À la fin des années 1970, l’arrivée d’une nouvelle technologie, la télématique, pose de nombreuses questions sur l’organisation de certains services. Contraintes par des enjeux politiques, communicationnels et des divisions internes, l’entreprise ne parvient pas à construire une stratégie sur ce sujet. Un groupe de chercheurs propose alors de contourner le blocage par la mise en récit d’une entreprise fictive, dans un pays fictif, qui intègre la télématique dans sa stratégie. Ce travail a donné lieu à la publication d’un ouvrage, Les chroniques muxiennes, et a permis à l’entreprise de se saisir de la question de la télématique et de l’intégrer dans sa stratégie d’entreprise. 

 

LRTZC et la mise en récit 

L’équipe de recherche du laboratoire EOLE part d’un constat : la diffusion d’informations scientifiques, en l’occurrence sur l’urgence climatique, ne provoque que peu d’effets sur le comportement des citoyens. Ainsi, l’objectif de rendre l’agglomération de La Rochelle neutre en carbone pour 2040 doit s’accompagner d’autre chose pour rendre ce futur désirable et partagé par la population. 
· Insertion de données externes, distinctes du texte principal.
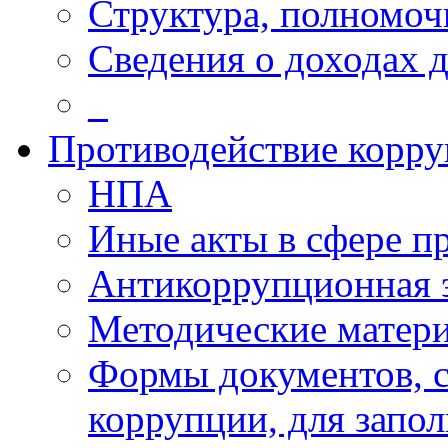
Структура, полномоч
Сведения о доходах 
_
Противодействие корр
НПА
Иные акты в сфере п
Антикоррупционная 
Методические матер
Формы документов, с
коррупции, для запо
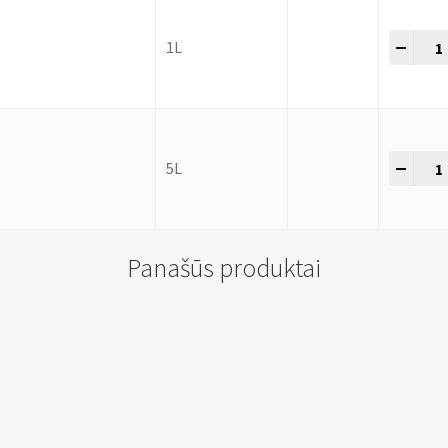
-
+
1L
-
+
5L
Panašūs produktai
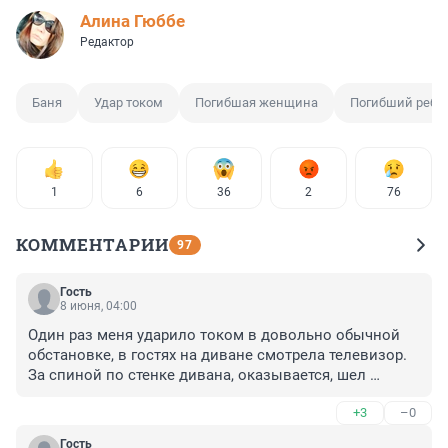
Алина Гюббе
Редактор
Баня
Удар током
Погибшая женщина
Погибший ребе
1
6
36
2
76
КОММЕНТАРИИ
97
Гость
8 июня, 04:00
Один раз меня ударило током в довольно обычной 
обстановке, в гостях на диване смотрела телевизор. 
За спиной по стенке дивана, оказывается, шел 
плохой провод. Я взялась рукой за теплую батарею 
+3
–0
справа под окном. Ничего сказать не могла даже и 
как то упасть долго.

Гость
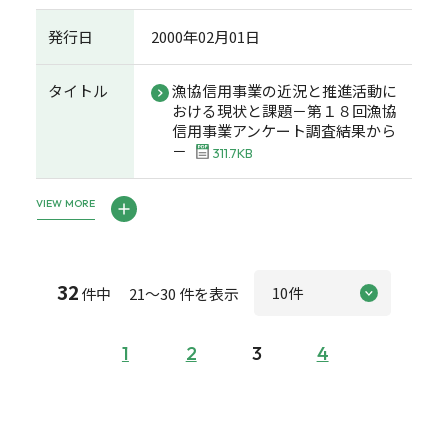
発行日
2000年02月01日
タイトル
漁協信用事業の近況と推進活動に
おける現状と課題－第１８回漁協
信用事業アンケート調査結果から
－
311.7KB
VIEW MORE
32
件中 21～30 件を表示
1
2
3
4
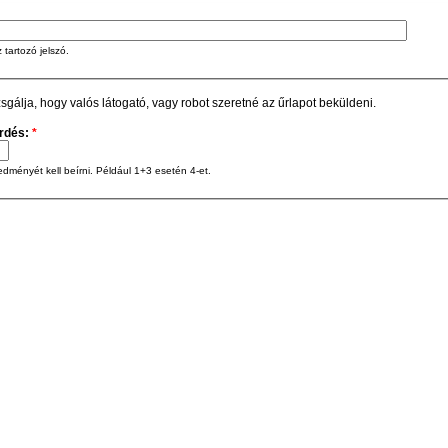
tartozó jelszó.
zsgálja, hogy valós látogató, vagy robot szeretné az űrlapot beküldeni.
érdés:
*
edményét kell beírni. Például 1+3 esetén 4-et.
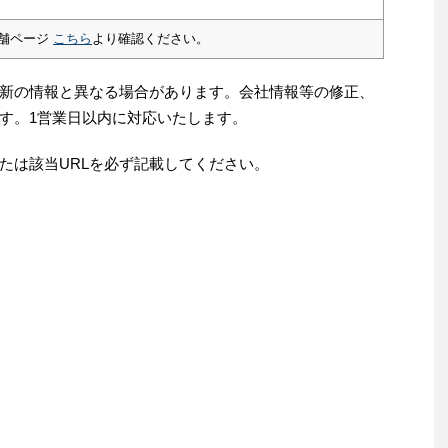
舗ページ
こちら
より確認ください。
新の情報と異なる場合があります。会社情報等の修正、
す。1営業日以内に対応いたします。
たは該当URLを必ず記載してください。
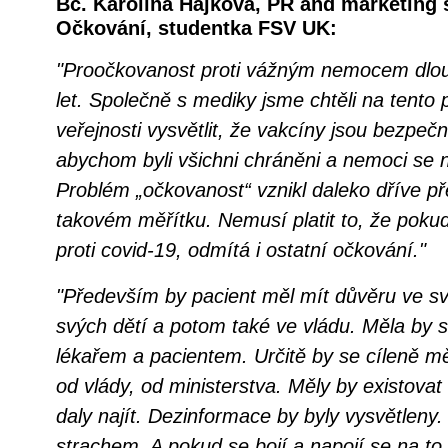
Bc. Karolína Hájková, PR and marketing 
Očkování, studentka FSV UK:
"Proočkovanost proti vážným nemocem dlou
let. Společně s mediky jsme chtěli na tento
veřejnosti vysvětlit, že vakcíny jsou bezpečn
abychom byli všichni chráněni a nemoci se 
Problém „očkovanost“ vznikl daleko dříve př
takovém měřítku. Nemusí platit to, že poku
proti covid-19, odmítá i ostatní očkování."
"Především by pacient měl mít důvěru ve sv
svých dětí a potom také ve vládu. Měla by s
lékařem a pacientem. Určitě by se cíleně m
od vlády, od ministerstva. Měly by existova
daly najít. Dezinformace by byly vysvětleny.
strachem. A pokud se bojí a napojí se na to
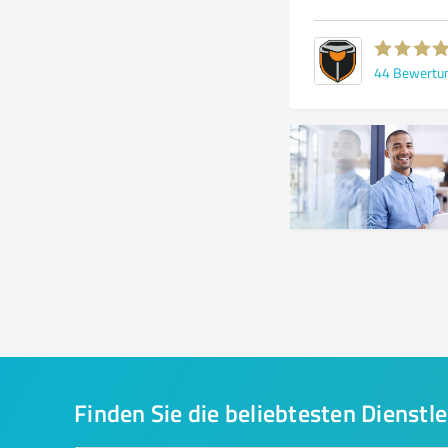
44
Bewertu
Finden Sie die beliebtesten Dienstle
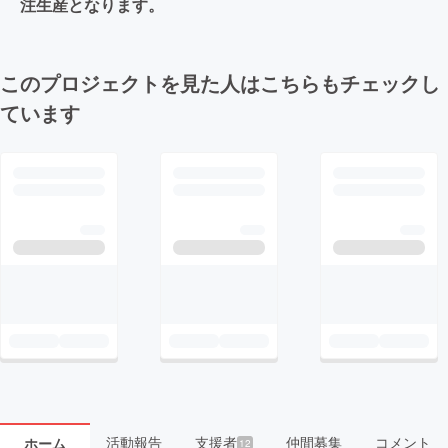
注生産となります。
このプロジェクトを見た人はこちらもチェックし
ています
活動報告
支援者
仲間募集
コメント
ホーム
12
La proposition des scientifiques est de créer des récits mettant en scène des habitants de l’agglomération en 2040 sur ce territoire neutre en carbone. Les premiers récits, écrits par les chercheurs, racontent par exemple la vie d’un agriculteur, d’une conchylicultrice ou encore d’une jeune écolière. Les textes racontent leur quotidien et leurs activités : la manière d’élever des bovins et de produire de l’énergie pour l’agriculteur, la coopération pour assurer la qualité des eaux pour la conchylicultrice et une journée de cours au marais de Tasdon à observer la nature pour la jeune écolière. 

La démarche étant participative, les habitants de l’agglomération sont également invités à prendre part à la mise en récit. C’est notamment le cas lors d’ateliers avec des lycéen•ne•s. Certaines informations leur sont communiquées et iels doivent imaginer des histoires qui se passent en 2040. 

Approche artistique

Emmanuel Faivre s’est inspiré de témoignages fictionnels de l’année 2040, pour proposer des paysages sonores immergeant l’auditeur dans un monde entre présent et futur. Ces témoignages fictionnels sont issus de la collaboration entre le laboratoire EOLE de La Rochelle Université, La Communauté d’Agglomération de La Rochelle, la Ville de La Rochelle, l’EIGSI, J’adopte un projet, Les Petits Débrouillards et l’association Atlantech. Ce partenariat a permis de concevoir 14 témoignages de personnages fictifs, vivant et travaillant dans les communes de l’agglomération rochelaise en 2040. En faisant appel à l’imaginaire de chacun, ces récits amènent à se projeter, à se questionner sur nos modes de vie et à cheminer vers un ou des changements dans notre vie quotidienne. Les récits de Jacinthe, Jacob, Janis, Jean-Baptiste et leurs camarades sont consultables via ce lien

Avec la rencontre d’Eve Lamendour et de Louise Bernard et l’écoute des récits fictifs, Emmanuel Faivre a eu envie de travailler sur des paysages sonores qui nous projettent en 2040, dans un territoire neutre en carbone. Il a donc proposé un premier paysage de 34 minutes intitulé Archéologie du silence audible en continu depuis l’enceinte du module. Ce paysage rassemble des sons qu’il avait enregistrés au début du premier confinement sur le territoire de l’agglomération de La Rochelle. Un monde où les sons des transports, des moteurs thermiques, de l’agitation de la foule n’existaient plus… 

Pour contraster et dialoguer avec ces paysages « neutres en carbone », Emmanuel donne à entendre dans les casques un second paysage sonore (Paysages ensevelis d’une durée de 11 minutes) regroupant des sons de modes de vie « carbonés ». 

 

“Avec la rencontre des chercheuses Eve Lamendour et Louise Bernard, j’ai exprimé mon envie de travailler à partir de paysages sonores que j’ai eu l’occasion d’enregistrer au début du premier confinement. J’ai réalisé ces enregistrements sur le territoire de l’agglomération de La Rochelle. Un monde apaisé, où les sons des transports, des moteurs thermiques, de l’agitation de la foule n’existaient plus… Ces paysages nous racontent un autre monde. Un monde de silence, un autre mode de vie : regarder et écouter le temps qui s’écoule.”